_WHAT YOU ARE ASKED TO DO_: Using the listing below, give the number of lines in which the string "Floor" appears, and nothing else.

>>>

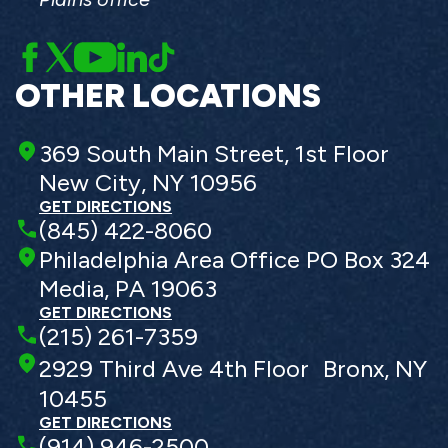
OTHER LOCATIONS
369 South Main Street, 1st Floor
New City, NY 10956
GET DIRECTIONS
(845) 422-8060
Philadelphia Area Office PO Box 324
Media, PA 19063
GET DIRECTIONS
(215) 261-7359
2929 Third Ave 4th Floor Bronx, NY
10455
GET DIRECTIONS
(914) 946-2500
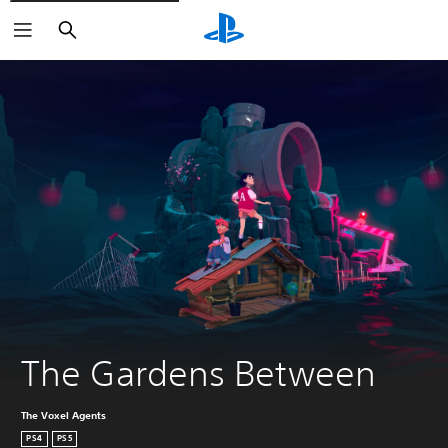
Search
The Gardens Between
The Voxel Agents
PS4
PS5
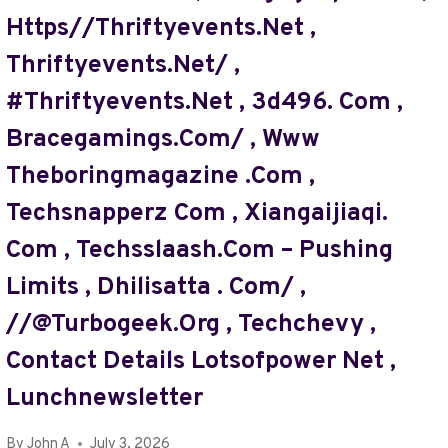
,
Https//thriftyevents.net ,
TOGPLAYERING
Thriftyevents.net/ ,
,
BOTTLECRUNCH.
#thriftyevents.net , 3d496. Com ,
COM
,
Bracegamings.com/ , Www
PONDERSHORT.COM
Theboringmagazine .com ,
,
ALLMACWORLDZ
Techsnapperz Com , Xiangaijiaqi.
,
GAMERUNITYNET.
Com , Techsslaash.com – Pushing
COM
Limits , Dhilisatta . Com/ ,
,
WWW
//@turbogeek.org , Techchevy ,
MYGREENBUCKS
Contact Details Lotsofpower Net ,
.NET
,
Lunchnewsletter
@ACRYLICGROSS.COM/
,
By
John A
July 3, 2026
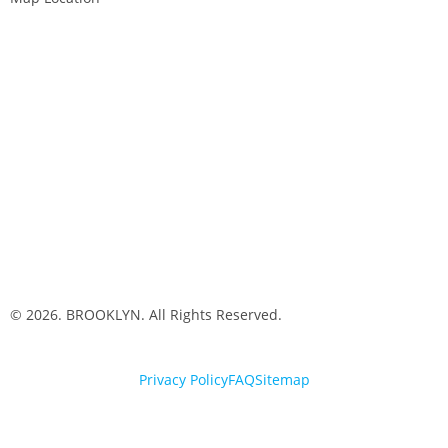
© 2026. BROOKLYN. All Rights Reserved.
Privacy Policy
FAQ
Sitemap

<<<

_OUTPUT OF THE TASK_: 2